But he lingered a moment.
“It will not be fair to you,” he said, “for me to take the credit of
having found this necklace.”
“Whatever honour there may be in the salvage I cede it, I tell you,
willingly.”
“Of course I shall tell her that it was you.”
“There is no need to do so; I am not a squire of dames. She will
prefer a Sicilian Prince to a plain man of science. However, you must
find the lady first. The true owner lies under some mossgrown slab in
some chapel crypt, no doubt.”
“Why will you speak of death? I hate it.”
“Hate it as you may it will overtake you. Alexander hated it, but
still! When we shall have found the secret of life we may perhaps
find the antidote to death. But that time is not yet.”
He looked at his companion as he spoke, and thought what he did not
speak:
“Yes; strong as you are, and young as you are, and fortunate as you
are, you too will die like the pauper and the cripple and the beggar!”
The reflection gratified him; for of the youth, of the beauty, of the
fortune, he was envious, and with all his scorn of higher intellect
he despised the childlike, happy, amorous temperament, and the
uncultured mind which went with them.
“If I had only his wealth,” he thought often. “Or if he only had my
knowledge!”
“When we shall have penetrated the secret of life we shall perhaps
be able to defy death,” repeated Adrianis. “What use would that be?
You would soon have the world so full that there would be no standing
room; and what would you do with the choking multitudes?”
“I never knew you so logical,” said the elder man, contemptuously.
“But have no fear. We are far enough off the discovery; when it is
made it will remain in the hands of the wise. The immortality of
fools will never be contemplated by science.”

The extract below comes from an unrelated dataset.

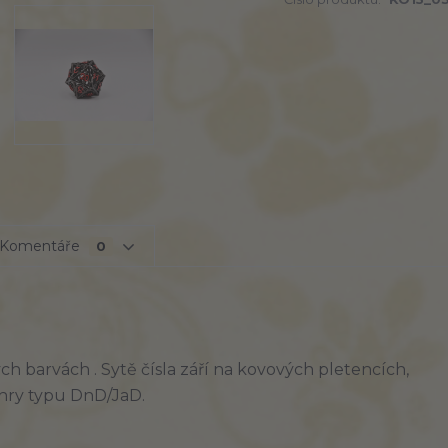
Komentáře
0
 barvách . Sytě čísla září na kovových pletencích,
 hry typu DnD/JaD.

“The wise will not refuse to sell the secret to the wealthy fools,”
thought his companion, but he forbore to say so. He was generous of
temper, and knew that his companion had both wisdom and poverty.
A few seconds later the splash of the canal water beneath the
balcony told the other that the gondola was moving.
“What a child!” thought Damer, with impatient contempt; he turned
up the light of his reading lamp, opened a number of the French
_Journal de Physiologie_, and began to read, not heeding the beauty
of the moonlit marbles of the Salvatore in front of him, or listening
to the song from Mignon which a sweet-voiced lad was singing in a
boat below. He read on thus in solitude for three hours; the great
tapestried and gilded room behind him, the gliding water below; the
beautiful church in front of his balcony, the laughter, the music,
the swish of oars, the thrill of lutes and guitars, all the evening
movement on the canal as the crowds went to and fro the Piazza, not
disturbing him from his studies of which every now and then he made
a note in pencil in a pocket-book.
It was twelve o’clock when, into the empty brilliantly lighted room,
Adrianis entered and came across it to where Damer sat on the balcony.
“I have found her!” he said, with joyous triumph. The moonlight
shone on his dark, starry eyes, his laughing mouth, his tall figure,
full of grace and strength like the form of the Greek Hermes in the
Vatican.
Damer laid aside his papers with impatience.
“And she has welcomed you, apparently? It is midnight, and you look
victorious.”
Adrianis made a gesture of vexed protestation.
“Pray do not suspect such things. I sent in my card and begged her
major-domo to say that I had found her necklace. She sent word
for me to go upstairs that she might thank me. Of course my name
was known to her. She had a duenna with her. It was all solemn and
correct. She was enchanted to find her necklace. It was an heirloom
which Zaranegra gave her. He was killed in a duel, as I told you,
two years ago. She is very beautiful and looks twenty years old,
even less. I was very honest; I told her that an Englishman who was
travelling with me had enjoyed the honour of finding the opals; and
she wishes to see you to-morrow. I promised to take you _in prima
sera_; you surely ought to be grateful.”
Damer shrugged his shoulders and looked regretfully at his papers and
pencils.
“Women only disturb one,” he said, ungraciously.
Adrianis laughed.
“It is that disturbance which perfumes our life and shakes the rose
leaves over it. But I remember, to attract you a woman must be lying,
dead or alive, on an operating-table.”
“Alive by preference,” said Damer. “The dead are little use to us;
their nervous system is still, like a stopped clock.”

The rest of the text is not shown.